VI. Must I grind in this dungeon for ever! Will the day of release never dawn? Come, spirits of light, and deliver My soul which I ventured to pawn; Oh, bear her away to the river That flows by the Sibylline lawn,— The sylph-haunted Sibylline lawn.
THE APPLE WOMAN.
(From life.)
I. She often comes, a not unwelcome guest, With her old face set in a marble smile, And bonnet ribbonless—it is her best,— And little cloak—and blesses you the while, And cracks her joke, ambitious to beguile Your heart to something human, Then sets her basket down—a little rest! The Apple Woman.
II. Her stock in trade that basket doth contain; It is her wholesale and her retail store, Her goods and chattels,—all that doth pertain To her estate, a daughter of the Poor; O ye who tread upon a velvet floor, Whose walls rich lights illumine, Wound not, with word or look of high disdain, The Apple Woman.

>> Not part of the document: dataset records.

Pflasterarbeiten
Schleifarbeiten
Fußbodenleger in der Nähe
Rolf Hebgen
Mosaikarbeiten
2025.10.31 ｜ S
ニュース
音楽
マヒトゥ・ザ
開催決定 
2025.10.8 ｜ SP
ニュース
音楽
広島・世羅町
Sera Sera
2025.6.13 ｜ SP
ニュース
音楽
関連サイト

III. She is thy sister, jewelled Lady Clare, “My sister! fling this insult in my face?” How dare you then, when in the house of prayer, Utter, Our Father? difference of place Nulls not the consanguinity of race, And every creature human Is kin to that poor mother, shivering there, The Apple Woman.

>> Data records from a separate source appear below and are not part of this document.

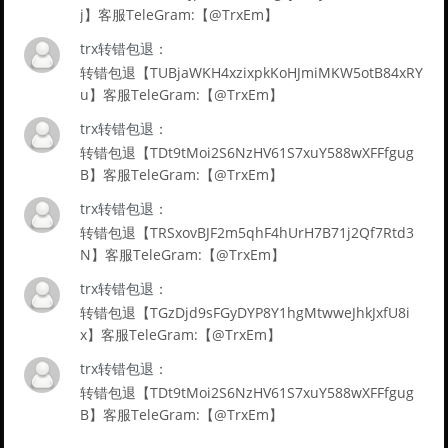
j】客服TeleGram:【@TrxEm】
trx转错包退：
转错包退【TUBjaWKH4xzixpkKoHJmiMKW5otB84xRY
u】客服TeleGram:【@TrxEm】
trx转错包退：
转错包退【TDt9tMoi2S6NzHV61S7xuY588wXFFfgug
B】客服TeleGram:【@TrxEm】
trx转错包退：
转错包退【TRSxovBJF2m5qhF4hUrH7B71j2Qf7Rtd3
N】客服TeleGram:【@TrxEm】
trx转错包退：
转错包退【TGzDjd9sFGyDYP8Y1hgMtwweJhkJxfU8i
x】客服TeleGram:【@TrxEm】
trx转错包退：
转错包退【TDt9tMoi2S6NzHV61S7xuY588wXFFfgug
B】客服TeleGram:【@TrxEm】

IV. She sits upon the sidewalk in the cold, And with her scraggy hand, hard, shrunk and blue, And corded with the cordage of the old, She reaches forth a fameuse, sir, to you, And begs her ladyship will take one, too, And if you are a true man Your pence will out; she never thinks of gold, The Apple Woman.
V. She tells me—and I know she tells me true, “My good man,—God be kind!—had long been sick, And one cold morning when the snow-storm blew, He said, dear Bess, it grieves me to the quick To see you venture out,—give me my stick, I’ll come to you at gloamin,’ And bide you home,”—she paused, the rest I knew.— Poor Apple Woman!